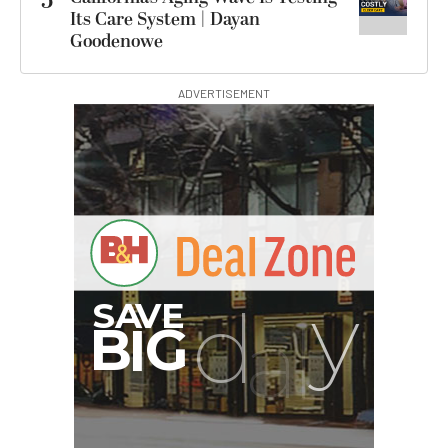
5
Its Care System | Dayan
Goodenowe
ADVERTISEMENT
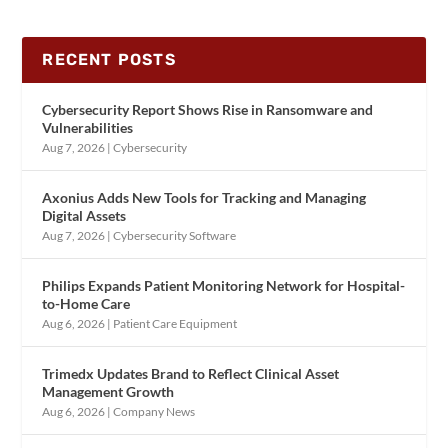
RECENT POSTS
Cybersecurity Report Shows Rise in Ransomware and
Vulnerabilities
Aug 7, 2026
|
Cybersecurity
Axonius Adds New Tools for Tracking and Managing
Digital Assets
Aug 7, 2026
|
Cybersecurity Software
Philips Expands Patient Monitoring Network for Hospital-
to-Home Care
Aug 6, 2026
|
Patient Care Equipment
Trimedx Updates Brand to Reflect Clinical Asset
Management Growth
Aug 6, 2026
|
Company News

....................

* Assigned task: The answer must be the data above, repeated exactly, with no pictures.

* Finished task:
5
Its Care System | Dayan
Goodenowe
ADVERTISEMENT
RECENT POSTS
Cybersecurity Report Shows Rise in Ransomware and
Vulnerabilities
Aug 7, 2026
|
Cybersecurity
Axonius Adds New Tools for Tracking and Managing
Digital Assets
Aug 7, 2026
|
Cybersecurity Software
Philips Expands Patient Monitoring Network for Hospital-
to-Home Care
Aug 6, 2026
|
Patient Care Equipment
Trimedx Updates Brand to Reflect Clinical Asset
Management Growth
Aug 6, 2026
|
Company News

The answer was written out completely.